# [Your objective]
Write out exactly the lines running from the one with "Expressbewerbung Gerüstbauer/Hofarbeiter" to the last line of the entries, keeping both the first and the last.

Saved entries
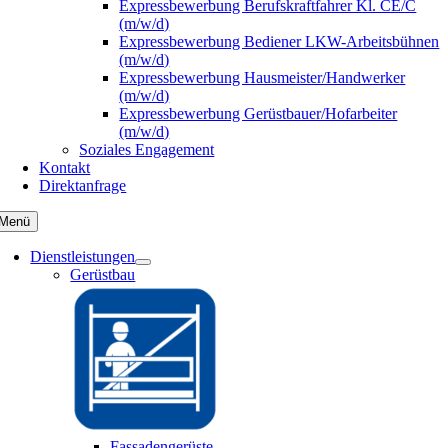
Expressbewerbung Berufskraftfahrer Kl. CE/C
(m/w/d)
Expressbewerbung Bediener LKW-Arbeitsbühnen
(m/w/d)
Expressbewerbung Hausmeister/Handwerker
(m/w/d)
Expressbewerbung Gerüstbauer/Hofarbeiter
(m/w/d)
Soziales Engagement
Kontakt
Direktanfrage
Menü
Dienstleistungen
Gerüstbau
Fassadengerüste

# [Answer]
Expressbewerbung Gerüstbauer/Hofarbeiter
(m/w/d)
Soziales Engagement
Kontakt
Direktanfrage
Menü
Dienstleistungen
Gerüstbau
Fassadengerüste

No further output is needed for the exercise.